Introducing SeeAct: A Generalist Web Agent Framework
SeeAct is a cutting-edge system designed to operate as a generalist web agent capable of autonomously performing tasks on various websites. It leverages large multimodal models (LMMs) like GPT-4V(ision) to make web interactions more intuitive and efficient. The project stands out by providing robust tools and frameworks that utilize these advanced models for web-based tasks.
Key Components
SeeAct comprises two primary components:
-
Codebase for Web Agents: This powerful codebase supports running web agents on live sites. It serves as a bridge between the user and the browser, automating interactions effectively and evaluating performance on live webpages.
-
Framework Utilizing LMMs: It employs LMMs as generalist agents in the digital space. These models are designed to understand and perform a variety of tasks, enhancing efficiency across diverse online environments.
Recent Updates
SeeAct is continually evolving with recent improvements including:
- Crawler mode to navigate through websites more freely.
- Support for various grounding strategies enhancing task execution.
- Compatibility with new models like Gemini and LLaVA.
- Acceptance into ICML'24, indicating its contribution to the machine learning community.
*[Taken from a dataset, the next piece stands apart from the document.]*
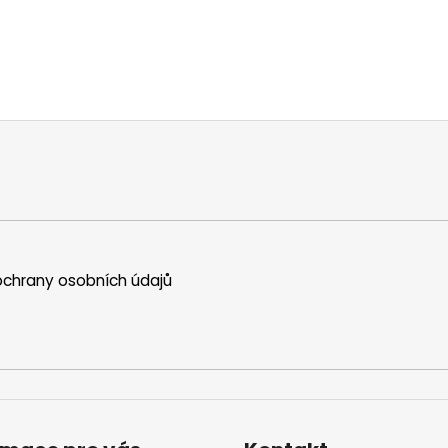
chrany osobních údajů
Setting Up and Using SeeAct
Getting started with SeeAct involves creating a conda environment and installing relevant dependencies. Playwright, a tool for automating web interactions, is integral to SeeAct's functionality, allowing web agents to simulate user activities like clicking and typing.
Features and Usage Modes
- Demo Mode: A mode for testing task execution by inputting a task and a website directly.
- Auto Mode: Allows automated task execution based on predefined lists, enabling batch processing.
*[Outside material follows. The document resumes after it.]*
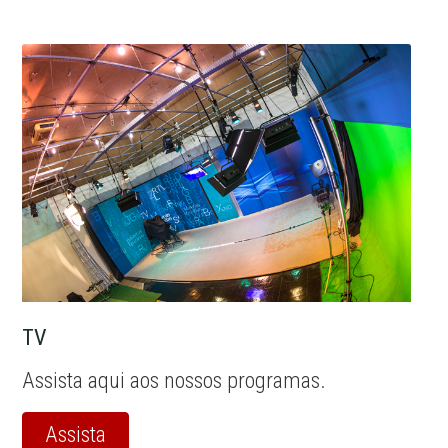
TV
Assista aqui aos nossos programas.
Assista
- Crawler Mode: Introduces a novel way for the agent to explore links and pages autonomously.
Safety and Monitoring
As a research tool, SeeAct emphasizes safety and monitoring. It includes settings that require user confirmation before executing potentially impactful actions, ensuring users can inspect and manage the agent's decisions before they are finalized.
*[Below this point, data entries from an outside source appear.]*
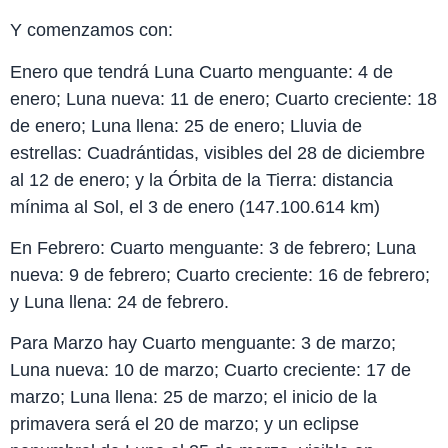
Y comenzamos con:
Enero que tendrá Luna Cuarto menguante: 4 de
enero; Luna nueva: 11 de enero; Cuarto creciente: 18
de enero; Luna llena: 25 de enero; Lluvia de
estrellas: Cuadrántidas, visibles del 28 de diciembre
al 12 de enero; y la Órbita de la Tierra: distancia
mínima al Sol, el 3 de enero (147.100.614 km)
En Febrero: Cuarto menguante: 3 de febrero; Luna
nueva: 9 de febrero; Cuarto creciente: 16 de febrero;
y Luna llena: 24 de febrero.
Para Marzo hay Cuarto menguante: 3 de marzo;
Luna nueva: 10 de marzo; Cuarto creciente: 17 de
marzo; Luna llena: 25 de marzo; el inicio de la
primavera será el 20 de marzo; y un eclipse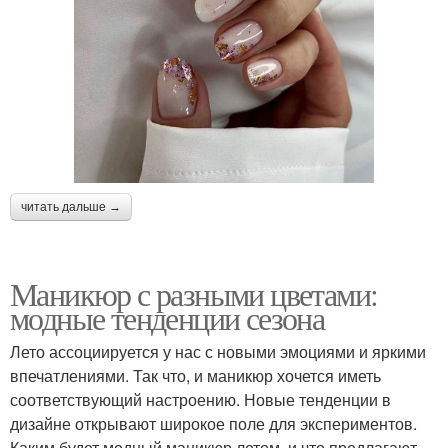
читать дальше →
Маникюр с разными цветами:
модные тенденции сезона
Лето ассоциируется у нас с новыми эмоциями и яркими
впечатлениями. Так что, и маникюр хочется иметь
соответствующий настроению. Новые тенденции в
дизайне открывают широкое поле для экспериментов.
Каким будет модный маникюр летом, и что предлагают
Multimodal-Mind2Web Dataset
SeeAct features the Multimodal-Mind2Web dataset, aligning HTML documents with corresponding webpage screenshots. This dataset supports diverse data splits and helps ensure the accuracy of the agent's actions.
Experimentation and Developments
Users can experiment with generating visual data from Mind2Web raw dumps and perform online evaluations. Additionally, SeeAct offers configuration flexibility through TOML files, allowing customization for specific research needs.
Licensing
The SeeAct project and its associated datasets are offered under Open RAIL licenses, emphasizing its commitment to open and transparent research.
Community and Support
The SeeAct development team welcomes collaboration and discussion. For inquiries, reaching out via email or Github issues is encouraged.
By continually refining the interaction between AI and web technologies, SeeAct aims to advance how automated agents can perform complex tasks on the web efficiently and safely.